"This is Fake News": Characterizing the Spontaneous Debunking from Twitter Users to COVID-19 False Information
Kunihiro Miyazaki, Takayuki Uchiba, Kenji Tanaka, Jisun An, Haewoon, Kwak, Kazutoshi Sasahara

TL;DR
This paper investigates spontaneous Twitter user responses that debunk COVID-19 false information, revealing their characteristics, timing, and partisanship, to enhance scalable fact-checking efforts during pandemics.
Contribution
It introduces a comprehensive dataset and classification model for detecting spontaneous debunking on Twitter related to COVID-19 misinformation.
Findings
Most fake tweets remain undebunked
Spontaneous debunking is slower than other responses
Debunking shows partisanship in political topics
Abstract
False information spreads on social media, and fact-checking is a potential countermeasure.

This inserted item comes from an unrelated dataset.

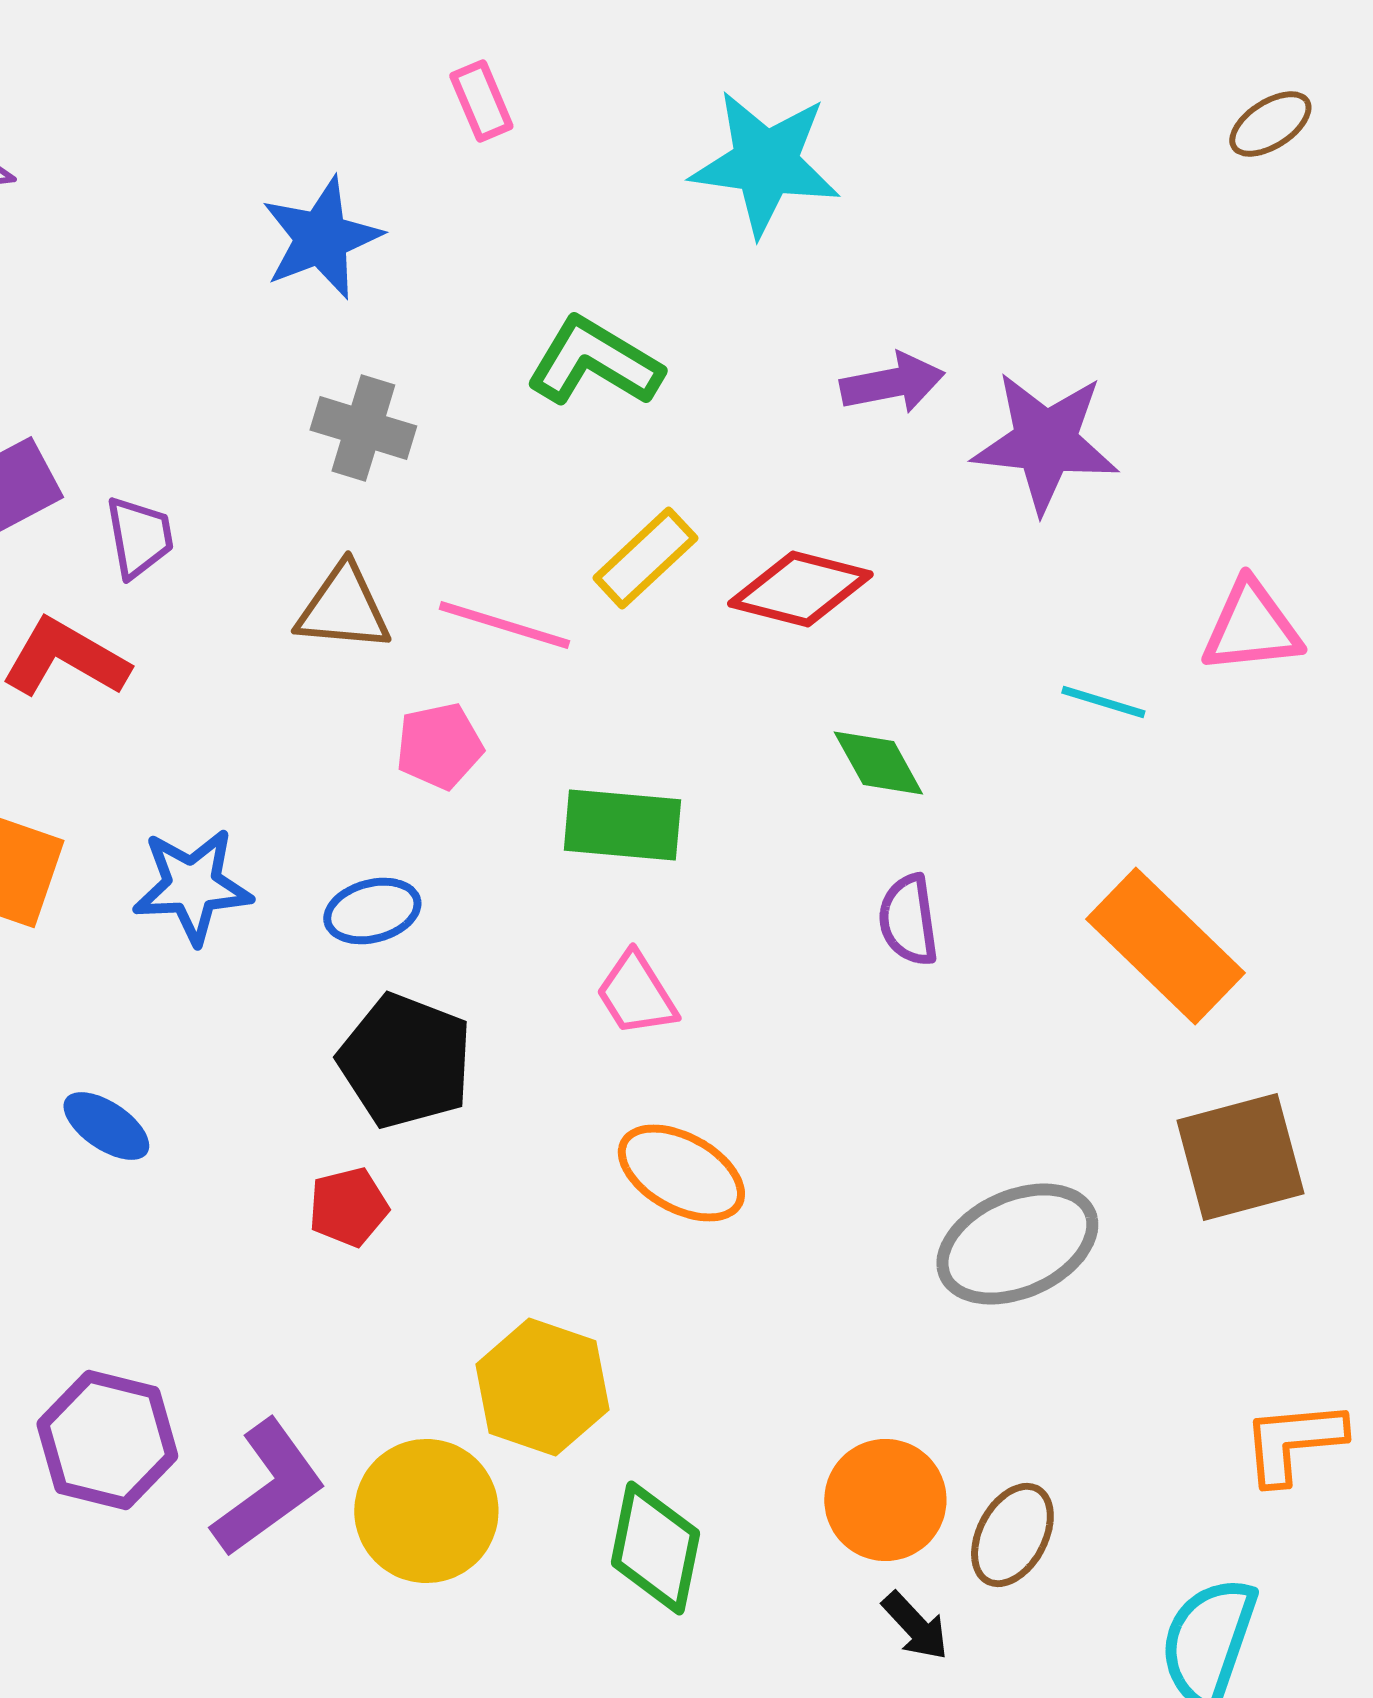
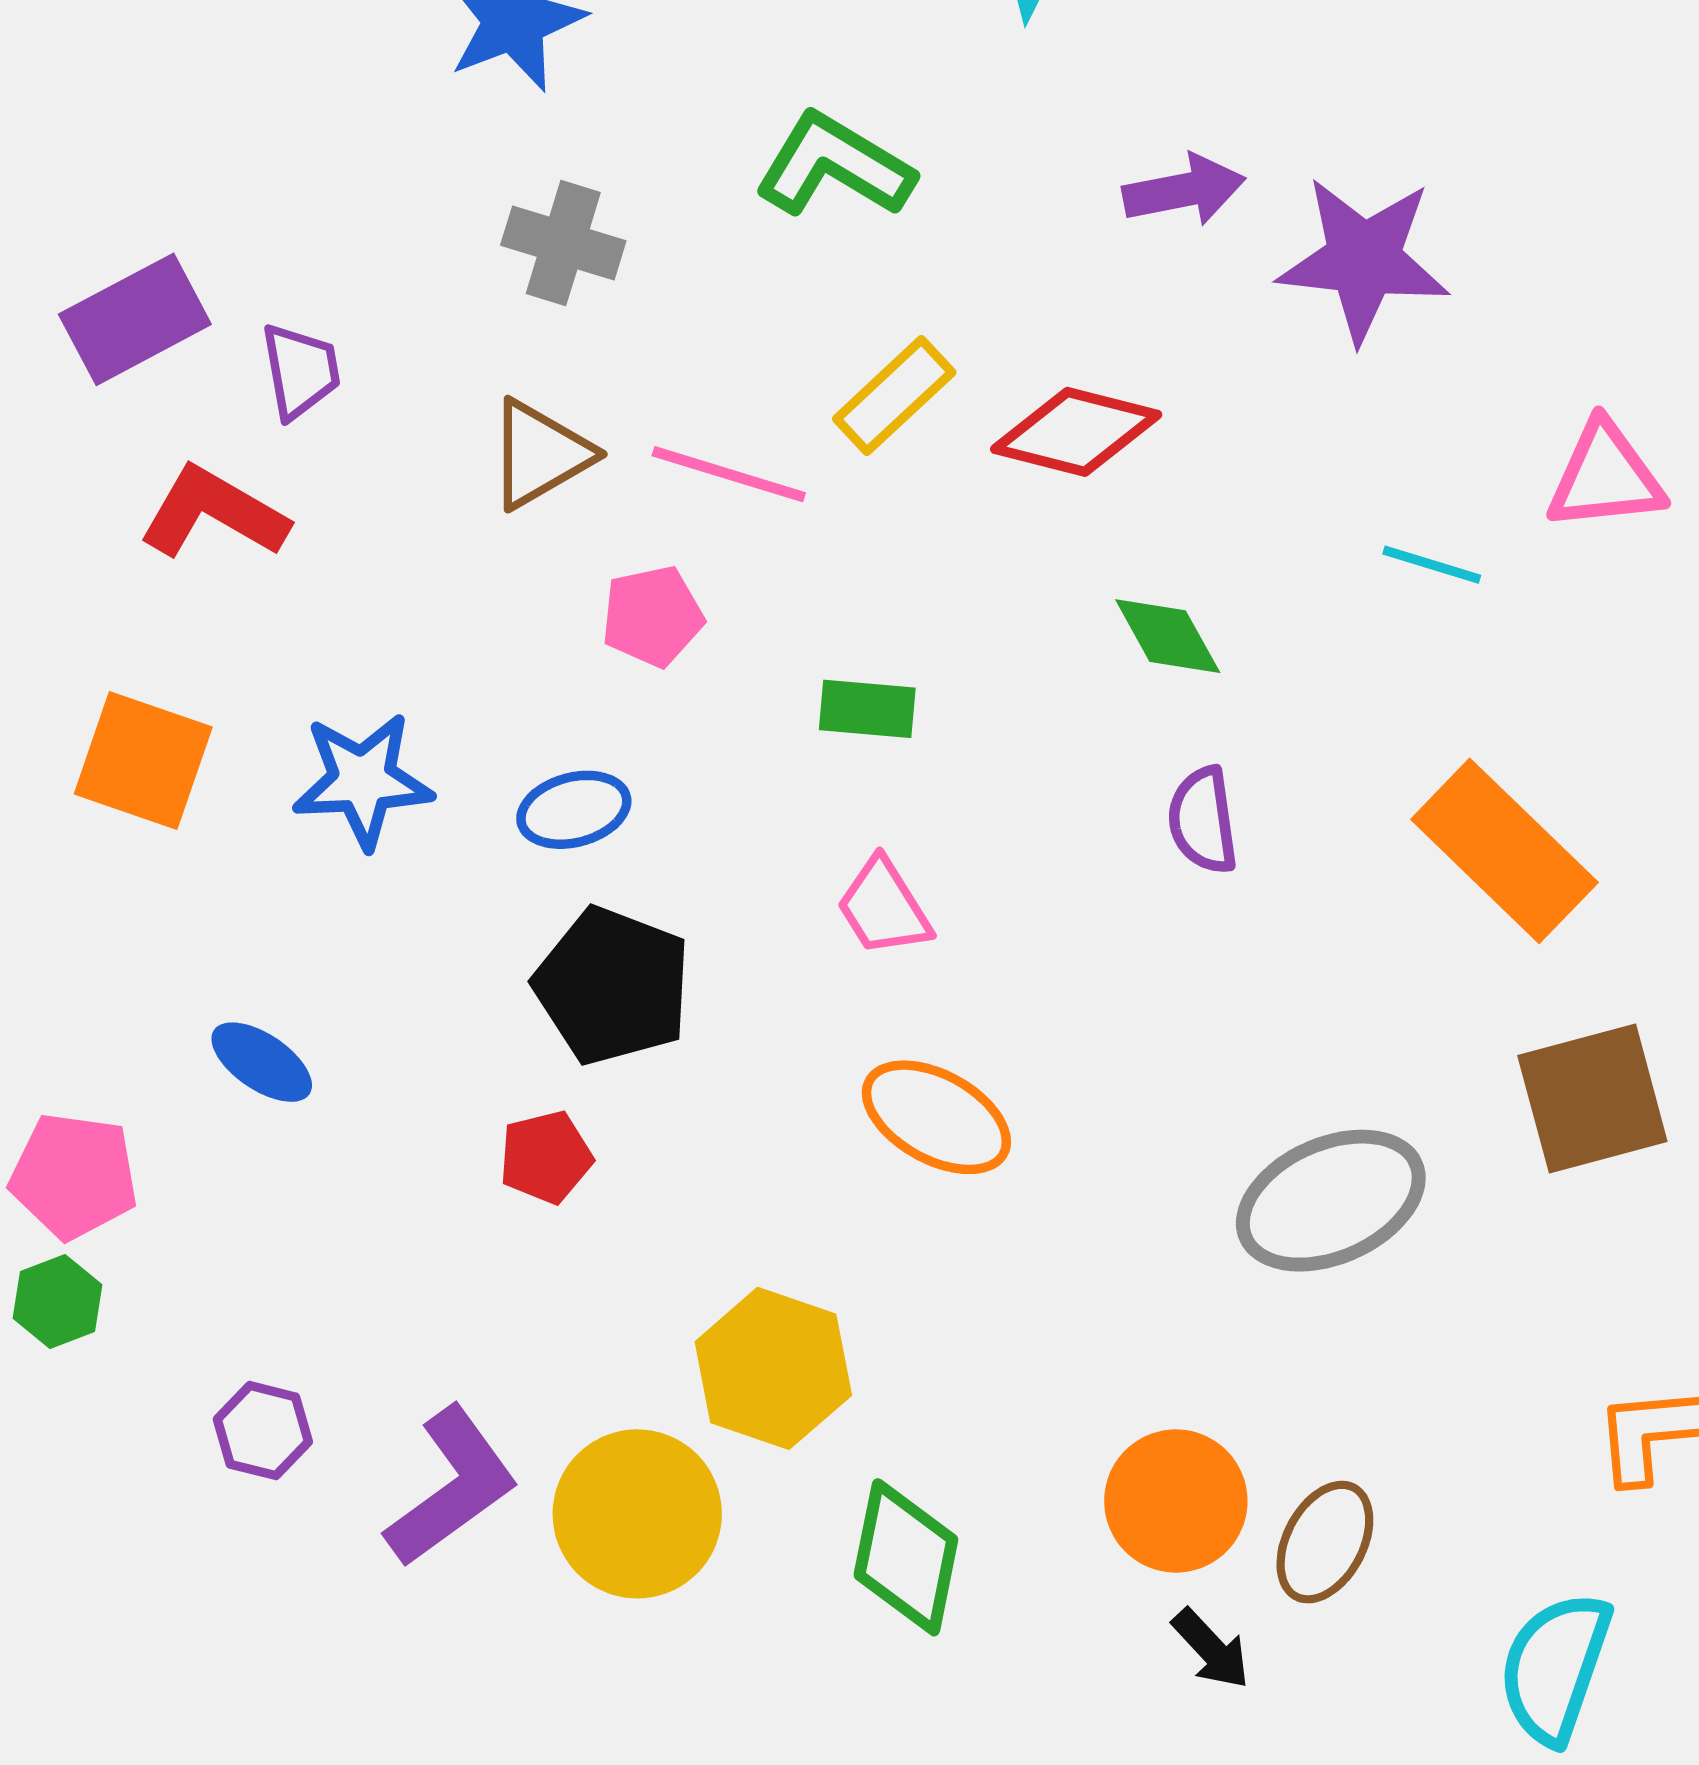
brown triangle: (343, 608) -> (540, 454), turned -35
green rectangle: (622, 825) -> (867, 709), size x0.7
purple hexagon: (107, 1440) -> (263, 1431), size x0.6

However, there is a severe shortage of fact-checkers; an efficient way to scale fact-checking is desperately needed, especially in pandemics like COVID-19. In this study, we focus on spontaneous debunking by social media users, which has been missed in existing research despite its indicated usefulness for fact-checking and countering false information. Specifically, we characterize the tweets with false information, or fake tweets, that tend to be debunked and Twitter users who often debunk fake tweets. For this analysis, we create a comprehensive dataset of responses to fake tweets, annotate a subset of them, and build a classification model for detecting debunking behaviors. We find that most fake tweets are left undebunked, spontaneous debunking is slower than other forms of responses, and…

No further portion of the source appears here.